How to store leftovers:
- Store: If you have leftovers, remove the tortilla chips, and just store the rest of the nachos in an airtight container. It will stay fresh in the fridge for three to four days.
- Freeze: If you plan ahead, you can freeze the nachos ingredients without the chips for up to two months.
- Thaw: For best results, thaw overnight in the fridge.
- Reheat: Use the microwave to reheat your sauce before adding more tortilla chips and other toppings.
More appetizers:
Cooking tips:
- Be sure to remove the seeds from the jalapeno unless you want super spicy nachos.
- Also, it is best to wear disposable kitchen gloves when handling jalapenos to prevent the juice from burning your skin or eyes.
- This is sure to be one of your favorite recipes so make sure you print it and save it in your recipe box.
- Use pre-packaged chopped veggies and store-bought seasonings to shorten prep time.
- No fresh corn in the produce section?

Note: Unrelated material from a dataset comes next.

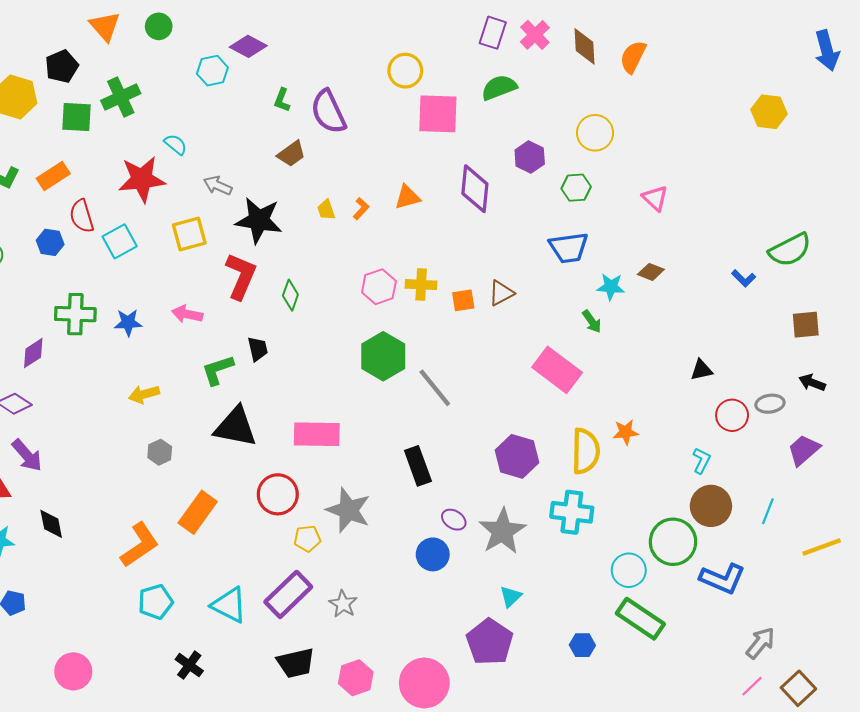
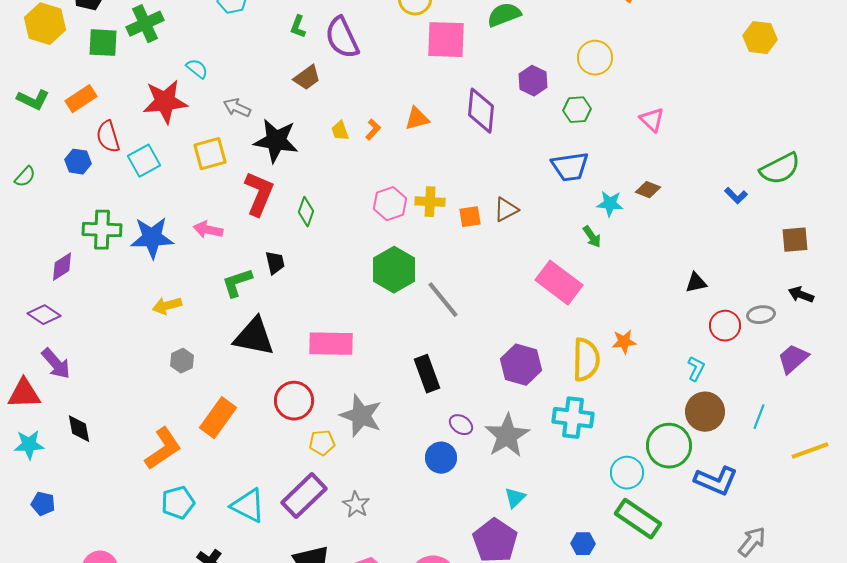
blue star: (128, 323) -> (152, 238), size x1.6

That is okay, you can use canned or frozen corn instead.
Mexican Street Corn Nachos
Ingredients
- 2 tablespoons extra-virgin olive oil
- 3 cups corn kernels fresh or frozen - if frozen thaw
- 1 teaspoon cumin
- 1/2 teaspoon chili powder
- 1/2 teaspoon paprika
- Kosher salt to taste
- Freshly ground black pepper to taste
- 1 jalapeño seeded and minced
- 2 tablespoons fresh lime juice divided
- 1/2 cup sour cream
- 1/2 cup mayonnaise
- 1/3 cup crumbled cotija cheese
- 9 oz package corn tortilla chips
- 1 1/2 cup Mexican cheese
- 1 cup pepper Jack cheese
Garnish:
- 2 tablespoons crumbled Cotija cheese
- 2 tablespoons chopped fresh cilantro
- Pickled red onion
Instructions
- Preheat the oven to 375 degrees F.
- Place a large ovenproof skillet over high heat, and heat the olive oil.
- Add corn, cumin, chili powder, paprika, salt, and pepper. Toss and cook, for about 2 minutes.
- Transfer the cooked corn to a large bowl and wipe out the skillet.
- Add the jalapeño and 1 tablespoon of lime juice to the corn mixture and stir to combine.
- In a small bowl, stir sour cream, mayonnaise, cotija cheese, and the remaining 1 tablespoon of lime juice; season with salt to taste.
- Add one layer of chips to the skillet and sprinkle cheese on top, repeat with all the chips and cheese, creating layers. Bake until cheese is melty, for about 5 minutes.
- Top the chips with the corn mixture, and mayo mixture, store a bit to combine and distribute it evenly on top.
- Garnish with Cotija cheese, pickled red onion, and cilantro. Serve immediately.